The UK-EU Trade Deal left lots of questions unanswered for many law experts and corporations. One of the main concerns was recognising and enforcing foreign insolvency proceedings when there is a cross-border element.

Since EU Insolvency Regulations (EIR) does not apply to these cases, we need to look at other regulations to deal with these situations. Presently, insolvency-related domestic laws of each EU member state will apply to conduct the proceedings further. These change requires additional steps and formal applications to ensure that both countries are on the same page.

Here are a few things you should know:

Recognition of EU Insolvency Proceedings in the UK

The end of the transition period marks the beginning of cross-border insolvency post-Brexit. Any new EU insolvency proceedings seeking recognition and enforcement in the UK will have to adhere to British Cross-Border Insolvency Regulations. That includes adopting the United Nations Commission on International Trade Law (UNCITRAL) Model Law on Cross-Border Insolvency.
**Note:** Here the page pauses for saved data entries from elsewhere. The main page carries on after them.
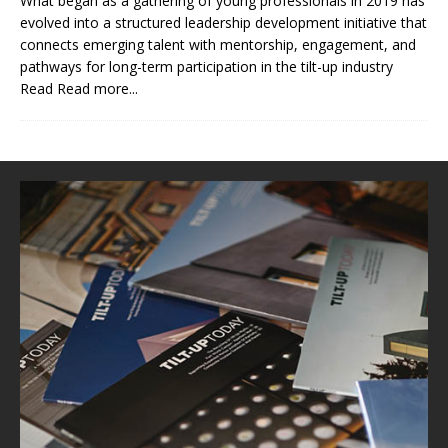
What began as a gathering of young professionals in 2019 has
evolved into a structured leadership development initiative that
connects emerging talent with mentorship, engagement, and
pathways for long-term participation in the tilt-up industry
Read
Read more...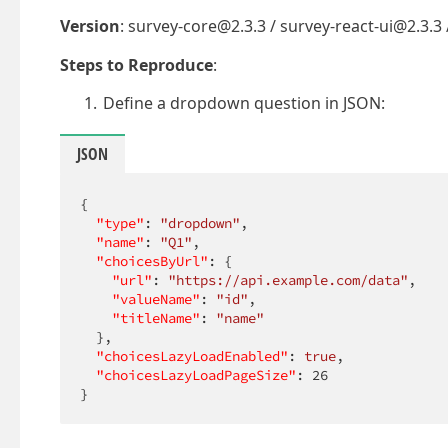
Version
: survey-core@2.3.3 / survey-react-ui@2.3.3
Steps to Reproduce
:
Define a dropdown question in JSON:
JSON
{

"type"
: 
"dropdown"
,

"name"
: 
"Q1"
,

"choicesByUrl"
: {

"url"
: 
"https://api.example.com/data"
,

"valueName"
: 
"id"
,

"titleName"
: 
"name"
  },

"choicesLazyLoadEnabled"
: 
true
,

"choicesLazyLoadPageSize"
: 
26
}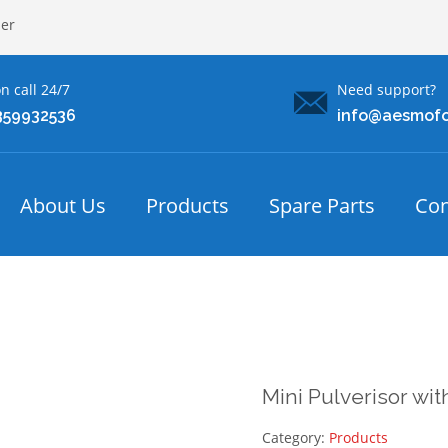
ler
n call 24/7
Need support?
359932536
info@aesmof
About Us
Products
Spare Parts
Con
Mini Pulverisor wi
Category:
Products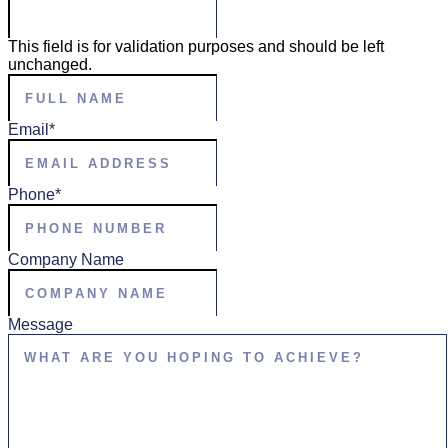
This field is for validation purposes and should be left
unchanged.
Full
Name
*
Email
*
Phone
*
Company Name
Message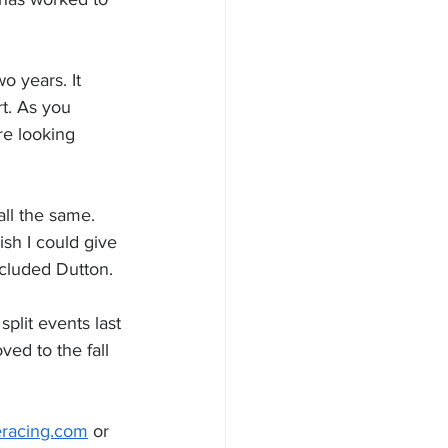
o years. It 
rt. As you 
re looking 
all the same. 
sh I could give 
ncluded Dutton.
plit events last 
ed to the fall 
racing.com
 or 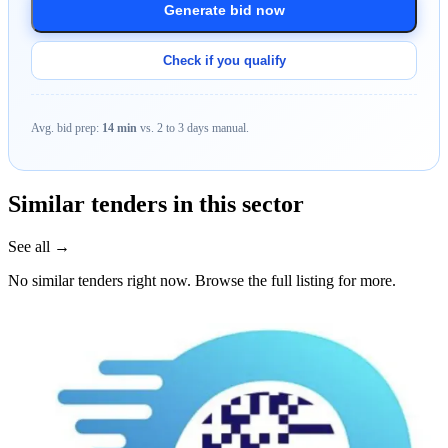
Generate bid now
Check if you qualify
Avg. bid prep:
14 min
vs. 2 to 3 days manual.
Similar tenders in this sector
See all →
No similar tenders right now. Browse the full listing for more.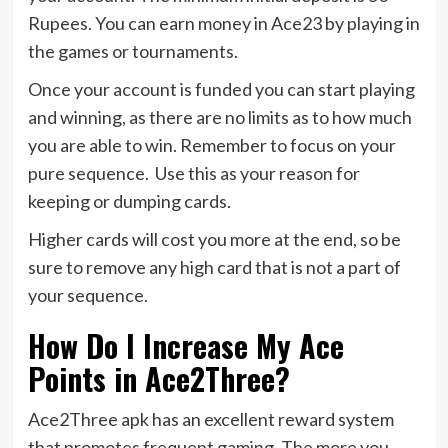
Rupees. You can earn money in Ace23 by playing in
the games or tournaments.
Once your account is funded you can start playing
and winning, as there are no limits as to how much
you are able to win. Remember to focus on your
pure sequence. Use this as your reason for
keeping or dumping cards.
Higher cards will cost you more at the end, so be
sure to remove any high card that is not a part of
your sequence.
How Do I Increase My Ace
Points in Ace2Three?
Ace2Three apk has an excellent reward system
that promotes frequent gaming. The more you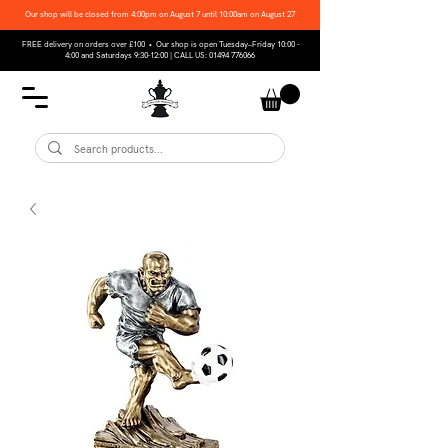
Our shop will be closed from 4:00pm on August 7 until 10:00am on August 27
FREE delivery on orders over £100 • Our shop is open Tuesday–Friday 10:00 -
4:00 and Saturdays 9:30-12:00 | CALL US:
01494 776066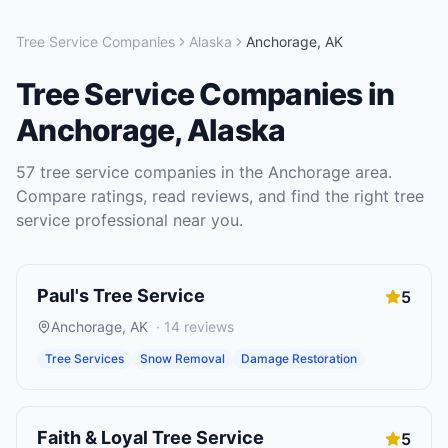
Tree Service Companies
Alaska
Anchorage
,
AK
Tree Service Companies
in
Anchorage
,
Alaska
57
tree service companies
in the
Anchorage
area.
Compare ratings, read reviews, and find the right
tree
service
professional near you.
Paul's Tree Service
5
Anchorage
,
AK
·
14
reviews
Tree Services
Snow Removal
Damage Restoration
Faith & Loyal Tree Service
5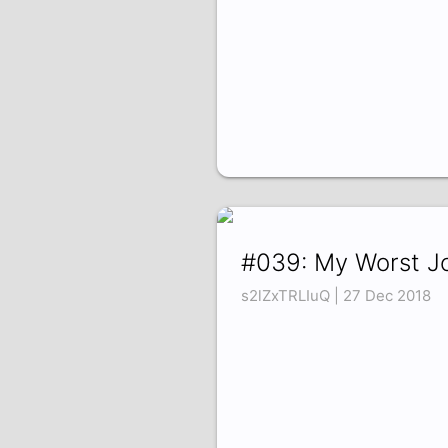
#039: My Worst J
s2lZxTRLIuQ | 27 Dec 2018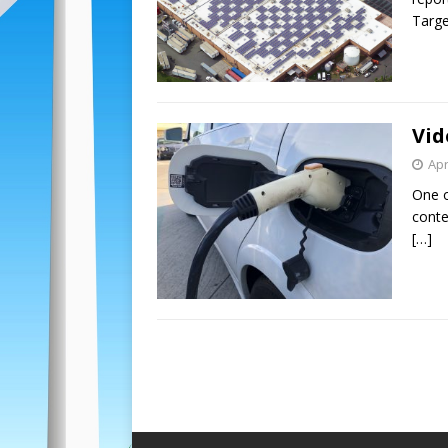
Target
Vid
Apr
One o
conten
[…]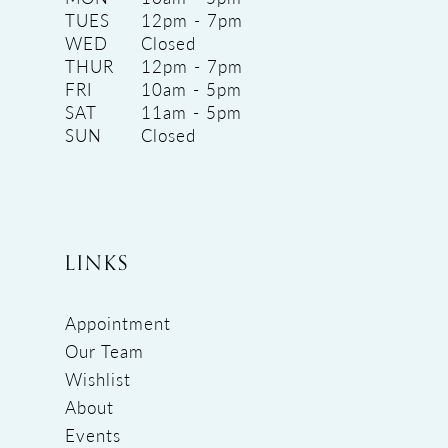
TUES
12pm - 7pm
WED
Closed
THUR
12pm - 7pm
FRI
10am - 5pm
SAT
11am - 5pm
SUN
Closed
LINKS
Appointment
Our Team
Wishlist
About
Events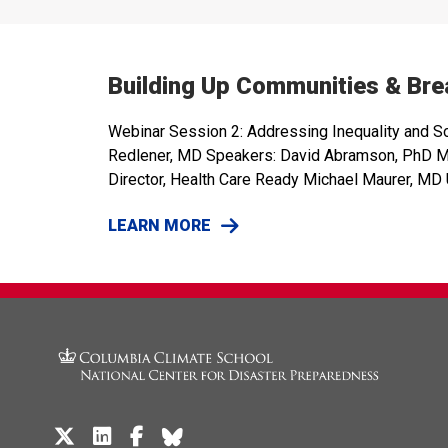
Building Up Communities & Brea
Webinar Session 2: Addressing Inequality and S
Redlener, MD Speakers: David Abramson, PhD MPH,
Director, Health Care Ready Michael Maurer, MD U
LEARN MORE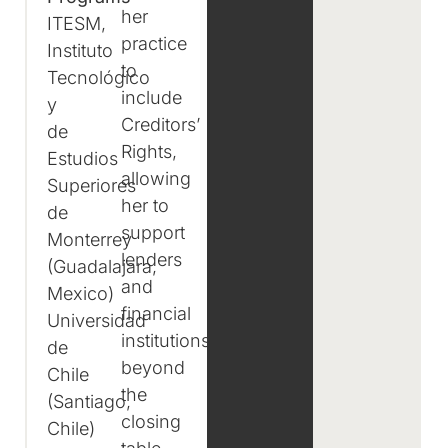
her
ITESM,
practice
Instituto
to
Tecnológico
include
y
Creditors’
de
Rights,
Estudios
allowing
Superiores
her to
de
support
Monterrey
lenders
(Guadalajara,
and
Mexico)
financial
Universidad
institutions
de
beyond
Chile
the
(Santiago,
closing
Chile)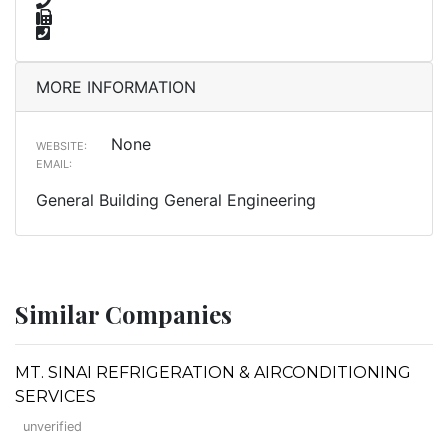
MORE INFORMATION
None
WEBSITE:
EMAIL:
General Building General Engineering
Similar Companies
MT. SINAI REFRIGERATION & AIRCONDITIONING
SERVICES
unverified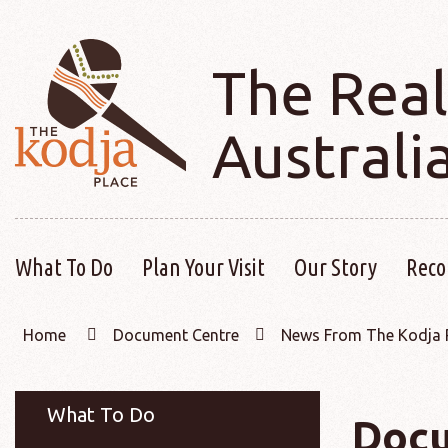
The Real
Australi
What To Do
Plan Your Visit
Our Story
Reco
Home
Document Centre
News From The Kodja 
What To Do
Docu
At present, only four out of twenty-seven EU member states have agreed to use the UNCITRAL Model Law. These members include Poland, Greece, Romania, and Slovenia. Their acceptance simplifies the rules surrounding recognition and enforcement of cross-border insolvency laws.

Before Brexit, these rules applied to all non-EU insolvency cases that originated outside the UK. The proceedings require a formal court application by foreign officeholders who deal with financial assets in the UK. The request gets thoroughly reviewed to evaluate the ‘insolvent’s main interests’.

After that, the court will provide relevant assistance to support the foreign officeholder. If the foreign insolvency proceedings get recognised as the primary proceeding, the English court will hold their civil proceedings against the debtor. In these situations, the English court grants complete authority to foreign officeholders. That means the insolvency practitioners can freely manage assets present in the UK unless stated otherwise.

Recognition of English Insolvency Proceedings in the EU

The European Regulation on Insolvency Proceedings (the EIR) no longer applies to the UK. That means the EU will not recognise any English insolvency proceedings by default. The UK officeholder must provide relevant evidence to support their case. 

There are multiple ways to acquire recognition:

  • The EU court can initiate a parallel proceeding to verify the evidence and facts of the case.
  • Or, the UK officeholder can send an official request to the EU court to recognise the cross-border insolvency proceedings taking place in their country. 
  • Other EU member states can adopt the UNCITRAL to streamline the process.

The final decision depends on local authorities and laws surrounding insolvency in each EU member state. For instance, Belgium will give you a different verdict than Poland and vice versa.

What Next?

Cross-border insolvency proceedings presents several new challenges for practitioners. The lack of automatic recognition in EU states can inhibit the process. The presence of non-EU insolvency regulations that were used for other countries streamlines the process. These rules and the English court’s eagerness to assist distressed debtors can guarantee a fair resolution.

You can gain more clarity on the legal proceedings revolving cross-border insolvency post-Brexit with strategic alterations in your contracts and claims.